The RIAA's Road to Perdition, and a Digital Copyright Primer - Page 3

For this "limited" time, Copyright law essentially grants the author the exclusive rights to copy or reproduce the work, make derivative works, distribute copies of the work (sell, give away, lease or license), and to perform the work, and, of course, to keep others from doing the same.

Simple enough? Not hardly.

....A number of years ago, the U.S. Supreme Court dealt with a man named Dowling, who sold "pirated" Elvis Presley recordings, and was prosecuted for the Interstate Transportation of Stolen Property. The Supremes did not condone his actions, but did make it clear that it was not "theft" — but technically "infringement" of the copyright of the Presley estate, and therefore copyright law, and not anti-theft statutes, had to be invoked.

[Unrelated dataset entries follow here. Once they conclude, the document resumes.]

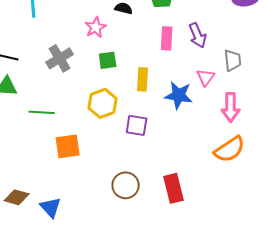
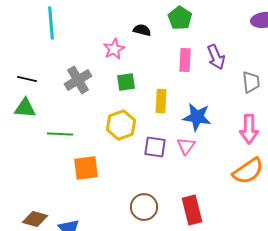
pink triangle: (206, 77) -> (186, 146), moved

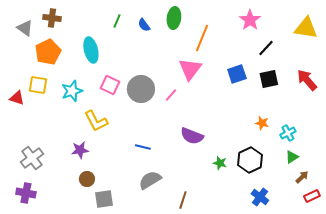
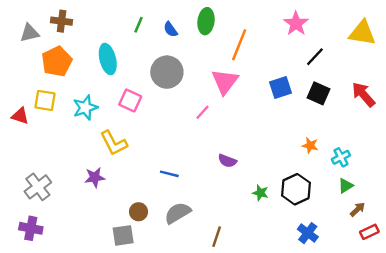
gray triangle: (25, 28) -> (30, 33), turned -48
black square: (269, 79) -> (318, 93), turned 36
gray circle: (141, 89) -> (167, 72), moved
purple semicircle: (192, 136) -> (227, 161), size x0.7
brown circle: (87, 179) -> (139, 212), moved

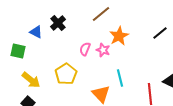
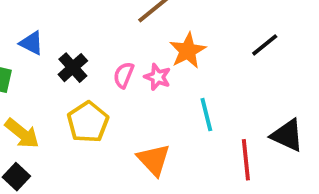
black cross: (58, 23) -> (73, 68), moved
cyan line: (120, 78) -> (206, 115), moved

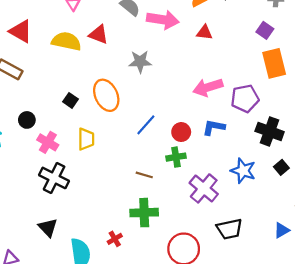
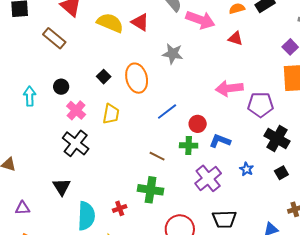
blue L-shape: (214, 127) -> (220, 141), moved
blue star: (243, 171) -> (247, 169), size x0.6

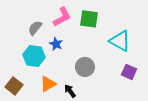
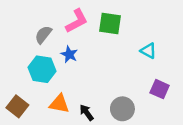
cyan triangle: (120, 41) -> (148, 51), size x0.6
gray circle: (85, 67) -> (122, 109), moved
orange triangle: (48, 84) -> (59, 104), turned 42

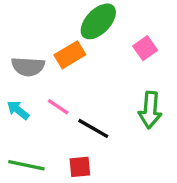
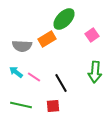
pink line: (58, 107) -> (34, 77), moved
black line: (93, 128) -> (61, 83), turned 30

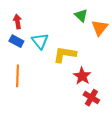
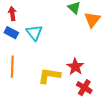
yellow L-shape: (65, 54) -> (49, 76), moved

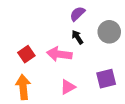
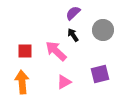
red square: (26, 54) -> (25, 51), turned 35
pink arrow: (59, 54) -> (56, 51), turned 35

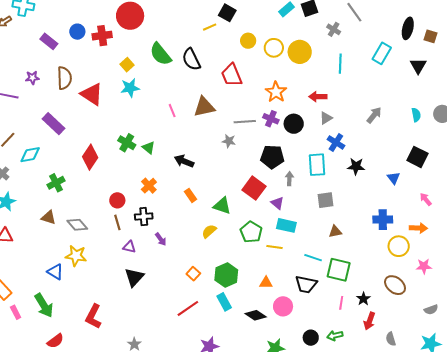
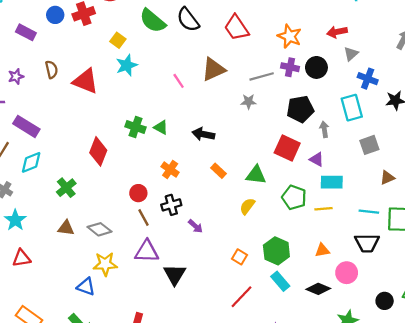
brown semicircle: (64, 78) -> (52, 70), size x0.7
purple rectangle: (53, 124) -> (26, 126), moved
purple triangle: (129, 247) -> (147, 251), moved, size x1.6

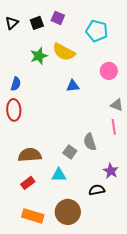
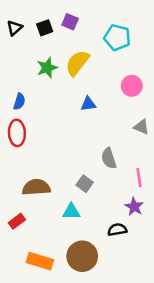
yellow semicircle: (64, 52) -> (77, 63), turned 100
pink line: (114, 127) -> (139, 178), moved
gray semicircle: (90, 142) -> (109, 158), moved
red rectangle: (28, 183) -> (17, 221), moved

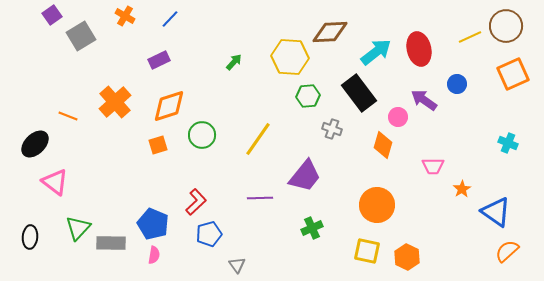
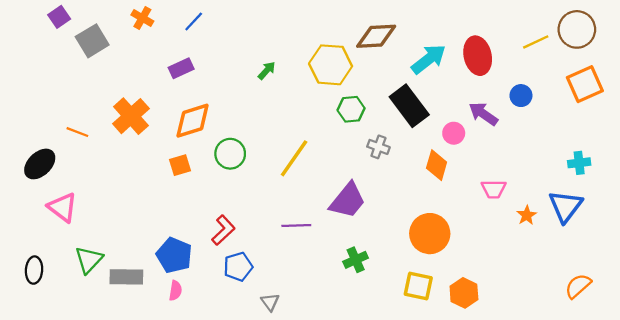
cyan cross: (508, 143) -> (579, 163), turned -30
blue triangle: (496, 212) -> (565, 206), moved, turned 32

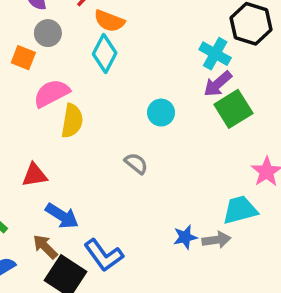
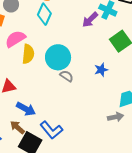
purple arrow: (218, 84) -> (90, 20), moved
cyan circle: (161, 113) -> (58, 57), moved, size x1.6
blue star: (185, 237) -> (101, 70), moved

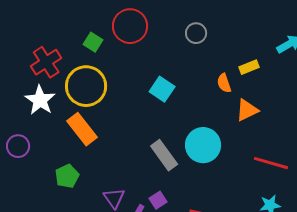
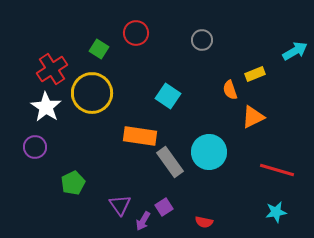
red circle: (130, 26) -> (136, 33), size x0.7
orange rectangle: (82, 129) -> (140, 136), moved, turned -44
purple circle: (18, 146) -> (35, 147), moved

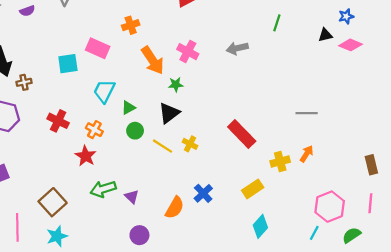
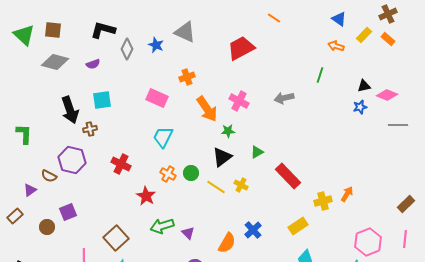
blue star: (346, 16) -> (360, 107), moved
cyan square: (68, 64) -> (102, 100), moved
green triangle: (128, 108) -> (257, 152), moved
gray line: (307, 113) -> (398, 125), moved
orange cross: (94, 130) -> (168, 174), moved
brown rectangle: (371, 165) -> (406, 204), turned 60

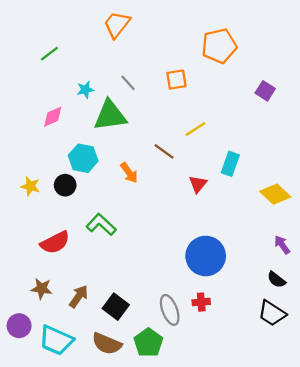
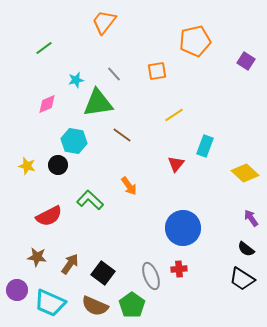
purple square: (265, 91) -> (246, 61), moved
brown line: (164, 151) -> (122, 135), moved
orange arrow: (129, 173) -> (129, 186), moved

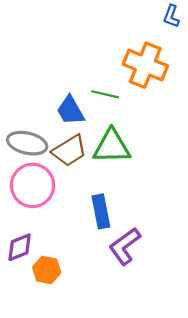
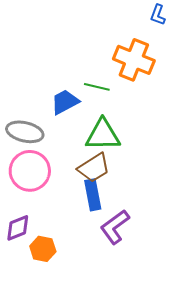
blue trapezoid: (70, 111) -> (65, 102), turned 92
brown trapezoid: (69, 151) -> (94, 168), moved

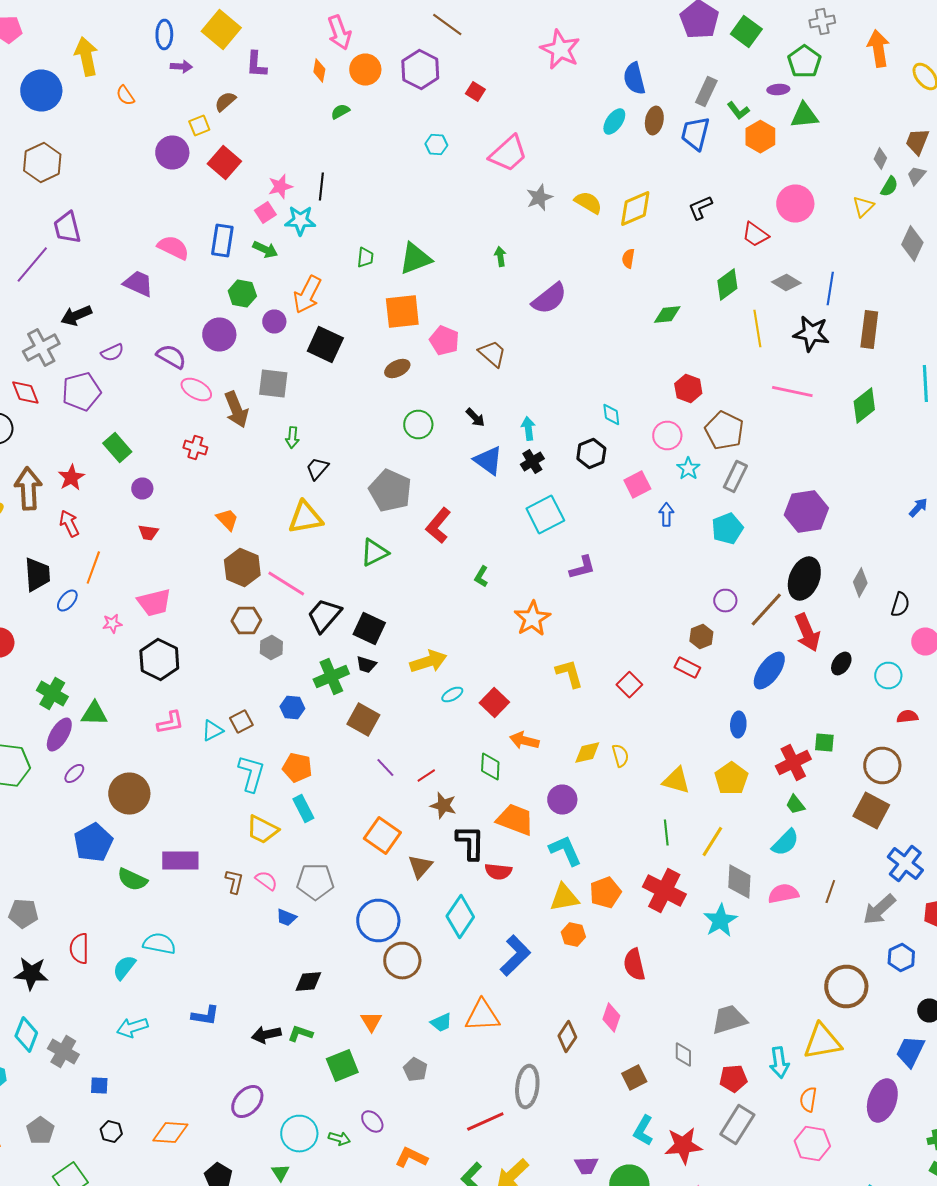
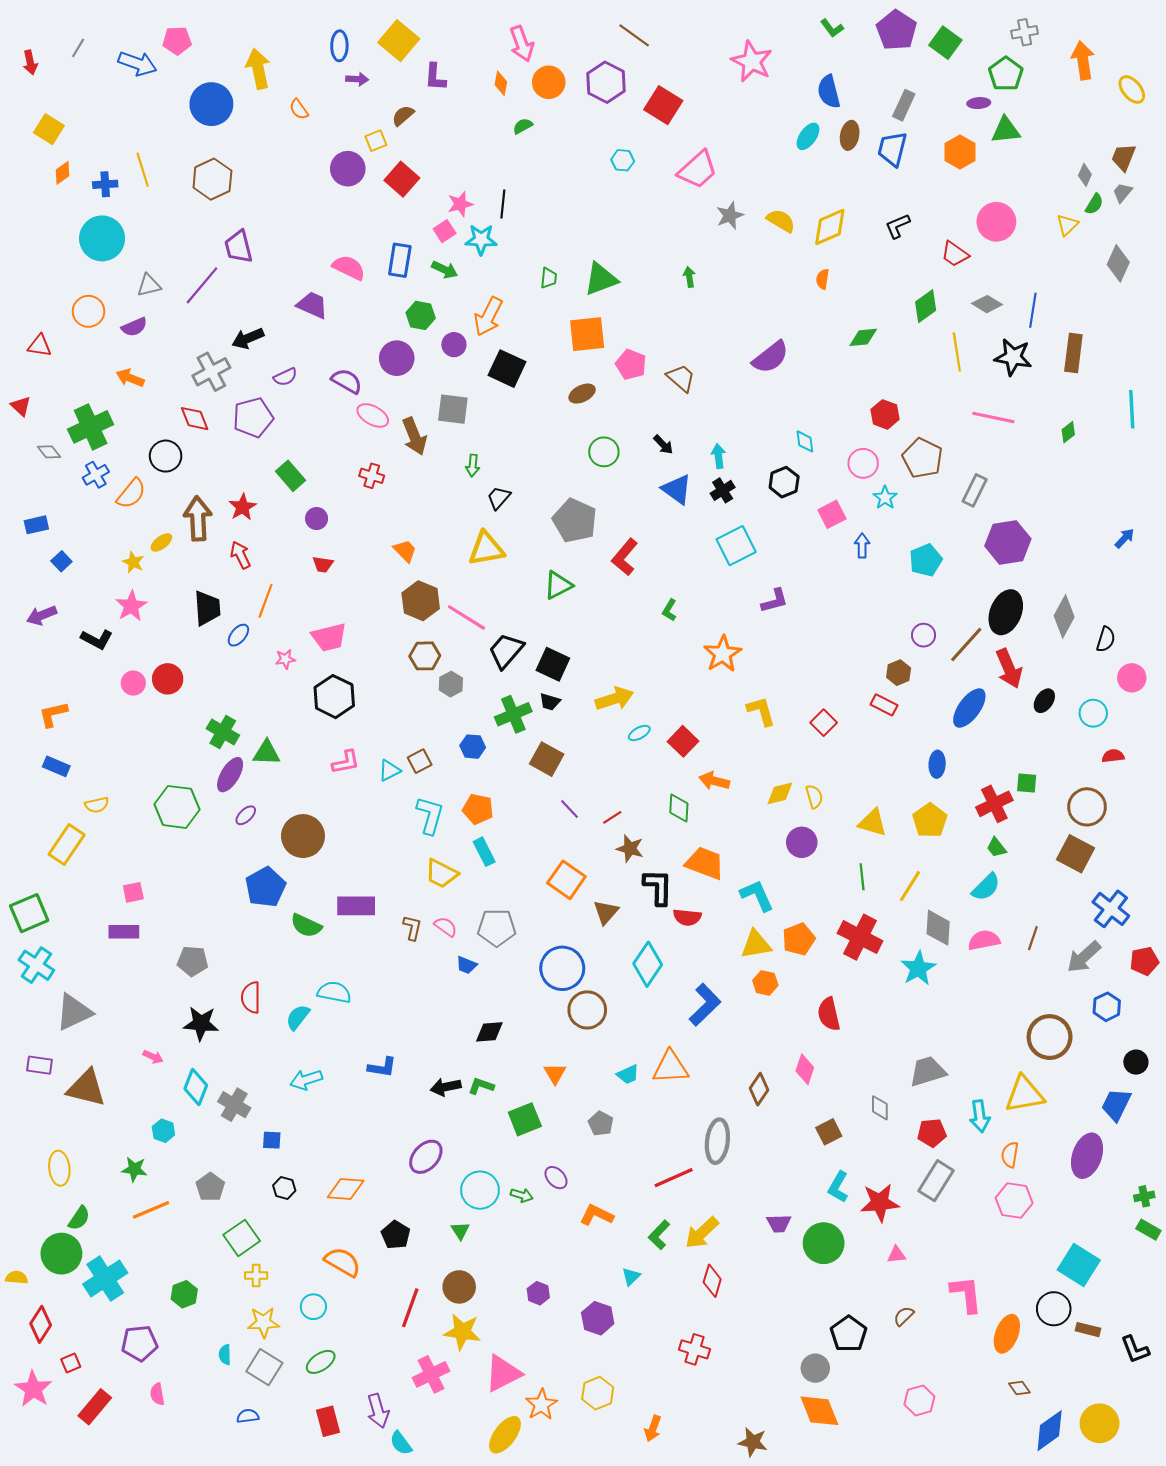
red square: (475, 92) -> (663, 105), size x1.8
green L-shape: (738, 110) -> (832, 28), moved
purple semicircle: (549, 298) -> (770, 357), moved
green diamond: (864, 406) -> (1068, 432), size x0.6
gray rectangle: (735, 476) -> (975, 490), moved
gray diamond: (860, 582) -> (1064, 616), size x1.4
purple circle: (562, 800) -> (802, 842), moved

So "copying" is not "stealing" but can be "infringing."

....copying is not always infringing. If the work is not copyrighted, if you have a license to make the copy, or if the work is in the public domain, you can copy at will. Also, not all "copies" are the same. Say you buy a CD and play it on your computer — technically, you have already made a "copy" onto the PC in the process of playing it, but that's not an infringement.

Making an archive copy is okay too, as long as your retain the original. What about a transformative copy — say, making an MP3 out of a CD? You can do that, so long as you retain the original work. If the original CD get scratched, damaged or lost, you can probably burn the MP3 back to a CD (sans the really "sucky" titles), but this is not entirely clear.

.... if you make copies for purposes such as criticism, comment, news reporting, teaching (including multiple copies for classroom use), scholarship, or research, it is not an infringement of the copyright, even if the copyright holder does not want you to do so.

This isn't black and white, of course. In deciding whether a use is fair or not, courts will consider a number of factors: Did you make the copies for commercial purposes? Does the copy deprive the copyright holder of revenues? Did you copy all, or substantially all, of the work, or just a small portion? The less of the work copied, the less commercial and the less impact on the copyrighted work, the more likely it is to be considered "fair."